The Last Soviet Artist, already the title of a 2019 documentary about her, is an effective formula that can be deceptive: Lomasko has no nostalgia for the USSR. Growing up in Serpukhov, a small village a hundred kilometres from Moscow, she is the daughter of a Soviet propaganda illustrator who secretly hated power and imagined becoming a dissident. She has realised that dream. 'As a child', she recounts in the video, 'I had no toys but only his brushes and colours: that's how I started.' Then she adds: 'I get sick of hearing about ideology'. The Ukrainian aggression has turned her life and her art upside down: 'Now I can't travel to Russia to draw, just as I couldn't during the Covid. In two years there, excluding work with foreign countries, I earned 15 thousand roubles', about 250 euro. The pandemic, Lomasko is convinced, has helped the Kremlin to make the Russians digest the conflict: 'Until 2019, we were part of the world: talking about a war like this would have been absurd. Since 2020 we have become accustomed to living in the trap we had been in for years. In 2022, the world reopened to everyone, except for us vaccinated with Sputnik. During the Covid, many foreign visas expired, and this discouraged internal protests: I believe the invasion was premeditated in this sense'.

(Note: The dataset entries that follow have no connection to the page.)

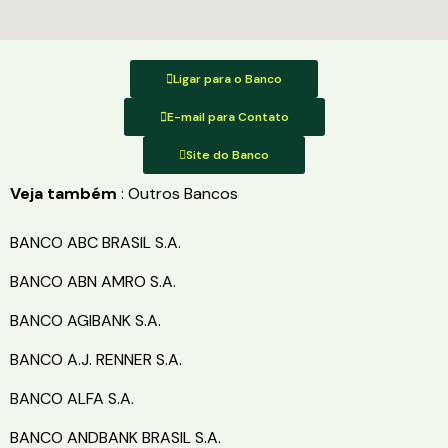
Ligar para o Banco
E-mail para Contato
Site do Banco
Veja também
: Outros Bancos
BANCO ABC BRASIL S.A.
BANCO ABN AMRO S.A.
BANCO AGIBANK S.A.
BANCO A.J. RENNER S.A.
BANCO ALFA S.A.
BANCO ANDBANK BRASIL S.A.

Away from Russia, Lomasko has changed her style compared to the graphic reportages from the former USSR, present among the 50 paintings on display. But what if the next one, tomorrow, was a story from Ukraine? 'Most Ukrainians today hate Russians. To be painted by me they should be saints. Some attack me on social media even though I have been opposing Putind for a decade, they say my art is useless.' Many do not forgive the common people Lomasko loves portraying - not to rebel against Putin. 'Those who could have done it were the liberals in Moscow and St. Petersburg: they preferred to get rich and live in nice European houses. The situation falls on simple people. In 2012 there were fierce protests, but how did they end? With a very violent repression and an exemplary trial: activists went to jail for years, others were killed, one (Mikhail Kosenko, ed.) was locked up in a psychiatric hospital, and everyone understood the new mechanisms. Today, in order to organise a demonstration, someone has to write the date and time somewhere, but he has to be ready to serve 10 years in jail. The police state takes two weeks to destroy you'. For now, Lomasko is safe, as are her pictures, which are kept in London. Perhaps one day they will serve to erase the stigma: 'It is the characteristic of art and culture: it brings one closer, it transcends borders'.